I just cant bring myself to figure this one out. Helps or pointers would be very appreciated
$\sin(2x) = 2\sin{x}\cos{x}$

since $\sin{x} = 3\cos{x}$ ...

$
\sin(2x) = 2(3\cos{x})\cos{x} = 6\cos^2{x}
$

3. Hello, Burger king!

I can't imagine what "show and decide" means.

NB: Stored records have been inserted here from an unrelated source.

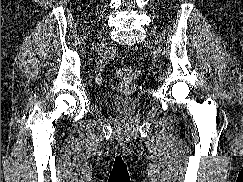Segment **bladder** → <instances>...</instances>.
<instances>
[{"label": "bladder", "mask_w": 243, "mask_h": 182, "mask_svg": "<svg viewBox=\"0 0 243 182\" xmlns=\"http://www.w3.org/2000/svg\"><path fill=\"white\" fill-rule=\"evenodd\" d=\"M97 101L100 105L118 109L125 113H133L141 107L139 98L105 92L97 94Z\"/></svg>", "instance_id": "1"}]
</instances>
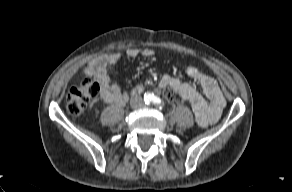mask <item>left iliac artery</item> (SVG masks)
<instances>
[{
    "instance_id": "1",
    "label": "left iliac artery",
    "mask_w": 292,
    "mask_h": 192,
    "mask_svg": "<svg viewBox=\"0 0 292 192\" xmlns=\"http://www.w3.org/2000/svg\"><path fill=\"white\" fill-rule=\"evenodd\" d=\"M153 104H155L159 109H162L164 107V103L163 101L157 97V96H153Z\"/></svg>"
}]
</instances>
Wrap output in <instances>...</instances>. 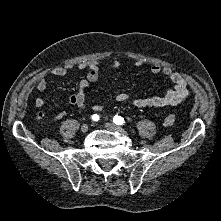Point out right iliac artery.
<instances>
[{"mask_svg": "<svg viewBox=\"0 0 221 221\" xmlns=\"http://www.w3.org/2000/svg\"><path fill=\"white\" fill-rule=\"evenodd\" d=\"M91 118H92L93 121H98L100 119V116L97 115V114H94V115H92Z\"/></svg>", "mask_w": 221, "mask_h": 221, "instance_id": "82829eb1", "label": "right iliac artery"}]
</instances>
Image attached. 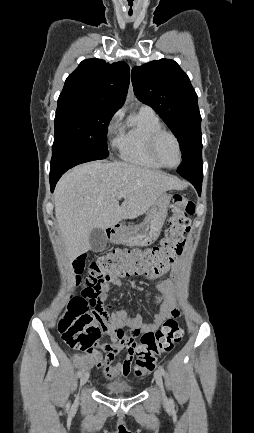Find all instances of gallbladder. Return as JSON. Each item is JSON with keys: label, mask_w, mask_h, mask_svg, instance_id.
I'll list each match as a JSON object with an SVG mask.
<instances>
[{"label": "gallbladder", "mask_w": 254, "mask_h": 433, "mask_svg": "<svg viewBox=\"0 0 254 433\" xmlns=\"http://www.w3.org/2000/svg\"><path fill=\"white\" fill-rule=\"evenodd\" d=\"M89 242L92 251L100 252L104 250L107 244V237L104 230L101 228H93L90 231Z\"/></svg>", "instance_id": "gallbladder-1"}]
</instances>
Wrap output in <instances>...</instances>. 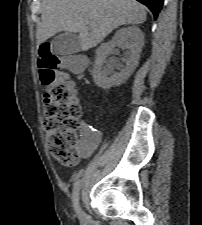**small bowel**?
I'll list each match as a JSON object with an SVG mask.
<instances>
[{"instance_id": "obj_1", "label": "small bowel", "mask_w": 202, "mask_h": 225, "mask_svg": "<svg viewBox=\"0 0 202 225\" xmlns=\"http://www.w3.org/2000/svg\"><path fill=\"white\" fill-rule=\"evenodd\" d=\"M84 61V66L87 64ZM83 134L79 140L78 153L81 158H89L104 143L103 136L100 132L92 130V126L88 121L81 122Z\"/></svg>"}]
</instances>
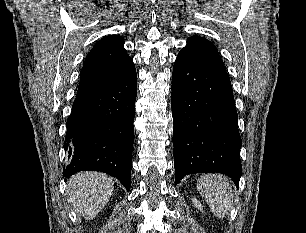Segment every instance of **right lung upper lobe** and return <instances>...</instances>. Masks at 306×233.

For an angle $x < 90^o\!:\;\;\sin x\:=\:3\cos x.$
Show and decide the value of $\sin2x.$

We have: . $\sin x \:=\:3\cos x \quad\Rightarrow\quad \frac{\sin x}{\cos x} \:=\:3 \quad\Rightarrow\quad \tan x \:=\:3$
Hence: . $\tan x \:=\:\frac{3}{1} \:=\:\frac{opp}{adj}$

So $x$ is an angle in a right triangle with: $opp = 3,\;adj = 1$
. . Pythagorus says: . $hyp = \sqrt{10}$
Hence: . $\sin x = \tfrac{3}{\sqrt{10}},\;\;\cos x = \tfrac{1}{\sqrt{10}}$

Therefore: . $\sin2x \:=\:2\sin x\cos x \:=\:2\left(\frac{3}{\sqrt{10}}\right)\left(\frac{ 1}{\sqrt{10}}\right) \:=\:\frac{3}{5}$